A COMPARISON BETWEEN PLACEBO, PIZOTIFEN AND 1-ISOPROPYL-3-HYDROXY-5-SEMICARBAZONO-6-OXO-2.3.5.6.-TETRAHYDROINDOL (DIVASCAN®) IN MIGRAINE PROPHYLAXIS

Abstract

The effects and side effects in migraine prophylaxis of placebo, Divascan (1-isopropylnoradrenochrome-5-monosemicarbazone) and pizotifen were compared in a double-blind cross-over study. The dosage was for Divascan 15 mg a day and for pizotifen 3 mg a day. Data from the last 6 wk of each test period of 8 wk were used to assess the effect of the treatment. Thirty patients entered the trial. Data from 28 patients treated with placebo and Divascan and 27 patients treated with pizotifen were used for final evaluation. Pizotifen significantly reduced the number of migraine attacks, headache index and the consumption of ergotamine. Divascan also seemed to have an effect.
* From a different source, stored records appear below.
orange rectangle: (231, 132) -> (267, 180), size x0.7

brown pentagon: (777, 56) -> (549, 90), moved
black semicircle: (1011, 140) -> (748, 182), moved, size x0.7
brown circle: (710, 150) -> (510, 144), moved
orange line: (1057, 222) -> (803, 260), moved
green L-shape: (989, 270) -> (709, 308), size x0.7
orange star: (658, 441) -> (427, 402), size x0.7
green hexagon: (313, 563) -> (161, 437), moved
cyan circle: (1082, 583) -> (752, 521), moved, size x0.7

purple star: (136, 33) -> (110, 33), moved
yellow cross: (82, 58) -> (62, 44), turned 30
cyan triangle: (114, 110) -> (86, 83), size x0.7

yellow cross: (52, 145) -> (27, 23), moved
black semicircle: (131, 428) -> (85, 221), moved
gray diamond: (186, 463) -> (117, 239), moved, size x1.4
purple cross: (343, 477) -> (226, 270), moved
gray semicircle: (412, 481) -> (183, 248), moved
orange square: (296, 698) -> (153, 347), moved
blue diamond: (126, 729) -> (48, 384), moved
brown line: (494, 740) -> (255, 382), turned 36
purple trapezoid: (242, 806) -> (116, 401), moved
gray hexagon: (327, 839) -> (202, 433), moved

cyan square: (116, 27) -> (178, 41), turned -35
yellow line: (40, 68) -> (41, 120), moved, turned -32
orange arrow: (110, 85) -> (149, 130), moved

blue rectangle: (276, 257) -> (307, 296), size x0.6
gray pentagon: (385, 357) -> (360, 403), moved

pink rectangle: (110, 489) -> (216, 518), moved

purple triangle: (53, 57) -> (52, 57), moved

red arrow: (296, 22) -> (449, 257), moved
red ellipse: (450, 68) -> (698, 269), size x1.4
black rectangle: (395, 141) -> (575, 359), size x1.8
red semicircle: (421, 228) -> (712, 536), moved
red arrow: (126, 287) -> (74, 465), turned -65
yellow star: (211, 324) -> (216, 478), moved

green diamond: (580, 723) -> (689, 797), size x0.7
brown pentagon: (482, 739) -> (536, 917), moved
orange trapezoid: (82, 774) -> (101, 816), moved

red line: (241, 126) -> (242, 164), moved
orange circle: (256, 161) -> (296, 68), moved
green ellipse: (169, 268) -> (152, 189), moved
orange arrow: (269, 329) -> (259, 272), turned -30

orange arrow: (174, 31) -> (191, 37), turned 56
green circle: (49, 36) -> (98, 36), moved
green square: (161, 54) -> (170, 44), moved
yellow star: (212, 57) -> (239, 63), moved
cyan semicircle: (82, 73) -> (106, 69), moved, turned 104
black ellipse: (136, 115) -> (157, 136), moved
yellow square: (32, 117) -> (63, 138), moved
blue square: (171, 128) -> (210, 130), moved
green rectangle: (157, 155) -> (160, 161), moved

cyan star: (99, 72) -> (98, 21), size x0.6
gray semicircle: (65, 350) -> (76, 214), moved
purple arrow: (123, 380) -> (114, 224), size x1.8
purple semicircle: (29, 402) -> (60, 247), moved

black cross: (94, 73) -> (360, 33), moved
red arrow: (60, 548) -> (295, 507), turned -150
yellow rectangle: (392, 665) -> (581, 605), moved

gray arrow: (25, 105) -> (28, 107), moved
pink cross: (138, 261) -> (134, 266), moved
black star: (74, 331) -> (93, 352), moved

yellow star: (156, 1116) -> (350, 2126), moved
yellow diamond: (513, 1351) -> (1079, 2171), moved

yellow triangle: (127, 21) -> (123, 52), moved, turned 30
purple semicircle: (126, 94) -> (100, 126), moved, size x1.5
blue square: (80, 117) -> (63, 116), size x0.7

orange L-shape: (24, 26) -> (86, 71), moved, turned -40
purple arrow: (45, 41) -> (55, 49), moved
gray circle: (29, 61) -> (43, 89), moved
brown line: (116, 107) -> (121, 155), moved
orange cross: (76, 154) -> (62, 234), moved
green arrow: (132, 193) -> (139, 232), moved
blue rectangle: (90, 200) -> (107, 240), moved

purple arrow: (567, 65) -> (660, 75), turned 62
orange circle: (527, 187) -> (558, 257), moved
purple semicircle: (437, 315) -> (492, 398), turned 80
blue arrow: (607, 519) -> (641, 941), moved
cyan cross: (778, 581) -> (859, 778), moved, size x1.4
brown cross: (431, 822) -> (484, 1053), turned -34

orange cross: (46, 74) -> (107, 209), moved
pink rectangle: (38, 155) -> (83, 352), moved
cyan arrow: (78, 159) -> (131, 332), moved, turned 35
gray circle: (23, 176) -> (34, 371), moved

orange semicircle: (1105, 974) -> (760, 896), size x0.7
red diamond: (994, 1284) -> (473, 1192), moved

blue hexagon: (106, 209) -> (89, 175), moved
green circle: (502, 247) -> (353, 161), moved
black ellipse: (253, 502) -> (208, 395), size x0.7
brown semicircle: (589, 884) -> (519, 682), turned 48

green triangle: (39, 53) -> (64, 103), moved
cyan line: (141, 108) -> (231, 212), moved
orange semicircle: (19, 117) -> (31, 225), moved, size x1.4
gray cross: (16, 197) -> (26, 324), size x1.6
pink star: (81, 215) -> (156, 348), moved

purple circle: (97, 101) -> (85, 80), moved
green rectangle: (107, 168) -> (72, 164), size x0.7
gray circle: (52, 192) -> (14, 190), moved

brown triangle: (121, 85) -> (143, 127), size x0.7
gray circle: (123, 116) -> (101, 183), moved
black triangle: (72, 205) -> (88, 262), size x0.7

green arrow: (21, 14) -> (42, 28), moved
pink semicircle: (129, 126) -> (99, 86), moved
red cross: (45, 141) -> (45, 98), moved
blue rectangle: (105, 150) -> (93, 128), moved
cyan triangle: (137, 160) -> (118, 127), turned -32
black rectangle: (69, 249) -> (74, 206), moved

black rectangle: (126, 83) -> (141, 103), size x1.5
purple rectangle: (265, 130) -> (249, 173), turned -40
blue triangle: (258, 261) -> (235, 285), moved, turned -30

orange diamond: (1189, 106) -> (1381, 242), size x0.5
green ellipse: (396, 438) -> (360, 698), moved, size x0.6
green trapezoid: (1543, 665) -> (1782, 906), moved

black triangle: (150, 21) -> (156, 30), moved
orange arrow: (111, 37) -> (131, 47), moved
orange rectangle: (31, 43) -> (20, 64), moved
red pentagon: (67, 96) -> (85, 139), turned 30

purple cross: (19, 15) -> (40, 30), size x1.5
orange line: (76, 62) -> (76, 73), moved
The consumption of ergotamine was reduced compared with placebo and there was a reduction, although not significant, of headache frequency and headache index. Pizotifen gave significantly larger reduction in headache frequency and headache index than Divascan and significantly more patients stated a preference for pizotifen compared with Divascan. A good or very good effect was reported by 11% of the patients on placebo, 39% on Divascan and 70% on pizotifen. Pizotifen had frequent side effects, mainly drowsiness and weight gain, whereas Divascan in this respect did not differ from placebo. Physical examinations and laboratory investigations did not show any significant changes, apart from weight gain.